アンティーク着物を扱うショップ「Tokyo 135° tansu−ya」(東京都渋谷区)の若き店長、高野悠美さん(22)の着物の着こなしは、和装というより、レトロに味付けをしたストリートファッションといったほうが近い。
「昔の女性は体が小さかったので、(今の女性が着ると)着物の丈が足りない。だから肌が出る部分を手袋やブーツで補っている」と高野さん。若い世代のファッションに対する貪欲(どんよく)な受容力を表しているが、一方で「着物にあこがれていても、『着方がわからないから』とチャレンジできないという若い人はたくさんいる」(高野さん)と指摘、「着付け」が着物の広がりの1つの“障害”となっていると残念がる。特に帯の結び方を難しいと感じている人が多いようだ。
そんな着物へのハードルを下げようと、今秋、調布市の「さくら着物工房」の鈴木富佐江さん(70)が新たに考案したのが、「原宿結び」という帯の着付け法だ。
手が思うように動かない高齢者のために、1本の帯を折り紙のように畳んで帯結びを作っておき、あとは簡単に装着できる「さくら造り帯」を考案、特許を取得している鈴木さん。その同じ作り方で安価な半幅帯を使い、結び方をより華やかにしたものが「原宿結び」だ。
リボン型、大輪の花のような形…1本の帯から女の子らしいモチーフを折りあげ、帯結びが崩れないように糸で留めて作る。着用するときは、腰に留めるひもを結べばいいだけという簡単さだ。
市販にも簡単に装着できるワンタッチ帯があるが、柄や帯結びのデザインに限りがある。「原宿結び」は気に入った色や柄の半幅帯を手に入れれば、オーダーメード(4000円程度)や自分で作ることができるうえ、帯を切らないので糸をほどけば元通りに1本の半幅帯として使うこともできる。
「ここ2、3年、街中を着物姿で歩く若い女性が増えたのはうれしいのですが、帯の結び方がめちゃめちゃなのがすごく残念でした。原宿結びが広がれば、もっと手軽にきれいに着物を楽しめるようになる」と鈴木さんは期待をふくらませている。
親世代の“着物離れ”一因
この冬、着物人気はますます勢いづく予感だ。若い女性に人気のフォトグラファー、蜷川実花さんが監督、土屋アンナさん主演の時代劇映画「さくらん」(平成19年2月24日公開)や「大奥」(来月23日公開)など、女性向けの大型時代劇の公開が続き、華やかな和装を目にする機会が増える。
「さくらん」のスタイリングも担当した着物スタイリストの杉山優子さんは「普段、例えば洋服に合わせていた防寒用のショールやかわいいバッグを和装に合わせたりと、“着物、着物しない”で、今の時代感覚に合いやすいコーディネートの提案を心がけている」という。
今、若い人が好むのはシックな色遣いの着物。
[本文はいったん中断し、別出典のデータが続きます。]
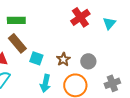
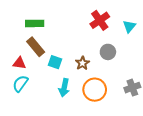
gray circle: (88, 61) -> (108, 52), moved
「昔なら、若いんだからもっとかわいい赤い色を着なさい、と祖父母世代に注意もされたでしょうが、今はそんなことがなくなり、自由な感性で着こなすことが許されるようになったことも大きいです」。親、祖父母世代の“着物離れ”が、若い世代の新しい和装の広がりを助けているともいえそうだ。